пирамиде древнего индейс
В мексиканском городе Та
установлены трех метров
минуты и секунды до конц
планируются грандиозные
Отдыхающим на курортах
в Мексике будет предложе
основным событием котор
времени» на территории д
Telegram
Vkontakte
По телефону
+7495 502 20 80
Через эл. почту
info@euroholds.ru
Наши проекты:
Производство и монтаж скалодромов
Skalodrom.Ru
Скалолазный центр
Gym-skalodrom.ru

---

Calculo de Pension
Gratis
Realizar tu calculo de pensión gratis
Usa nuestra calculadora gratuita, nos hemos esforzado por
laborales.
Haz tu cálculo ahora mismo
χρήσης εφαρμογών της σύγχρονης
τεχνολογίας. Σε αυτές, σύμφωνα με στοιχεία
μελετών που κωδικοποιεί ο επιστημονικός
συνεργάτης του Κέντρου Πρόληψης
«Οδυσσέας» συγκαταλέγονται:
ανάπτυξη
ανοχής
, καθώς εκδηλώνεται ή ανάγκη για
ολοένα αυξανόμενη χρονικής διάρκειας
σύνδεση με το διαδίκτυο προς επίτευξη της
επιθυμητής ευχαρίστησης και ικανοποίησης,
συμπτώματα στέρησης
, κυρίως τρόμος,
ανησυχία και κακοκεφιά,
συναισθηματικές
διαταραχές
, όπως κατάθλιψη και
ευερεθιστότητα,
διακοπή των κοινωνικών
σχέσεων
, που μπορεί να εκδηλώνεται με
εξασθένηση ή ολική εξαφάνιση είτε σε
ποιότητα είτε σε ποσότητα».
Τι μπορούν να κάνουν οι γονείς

==

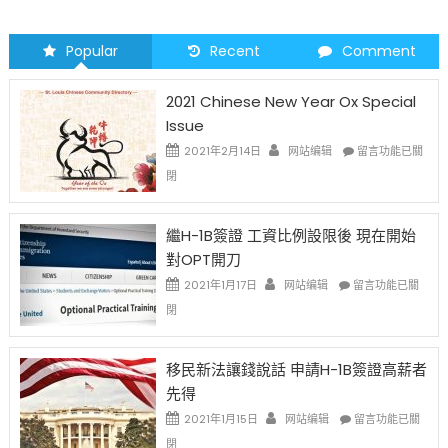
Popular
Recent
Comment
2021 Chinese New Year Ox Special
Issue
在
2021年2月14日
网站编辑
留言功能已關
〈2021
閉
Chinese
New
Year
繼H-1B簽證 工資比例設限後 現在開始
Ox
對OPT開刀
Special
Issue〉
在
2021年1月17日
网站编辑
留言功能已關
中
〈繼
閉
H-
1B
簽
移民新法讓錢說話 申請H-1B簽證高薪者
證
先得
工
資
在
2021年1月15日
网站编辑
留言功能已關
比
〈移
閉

YOUR OBJECTIVE:
From the listing above, return the lines starting at the one with "ποιότητα είτε σε" and ending at the one with "Τι μπορούν να κάνουν οι γονείς", both kept, exactly as they appear and nothing more.

OUTPUT OF THE EXERCISE:
ποιότητα είτε σε ποσότητα».
Τι μπορούν να κάνουν οι γονείς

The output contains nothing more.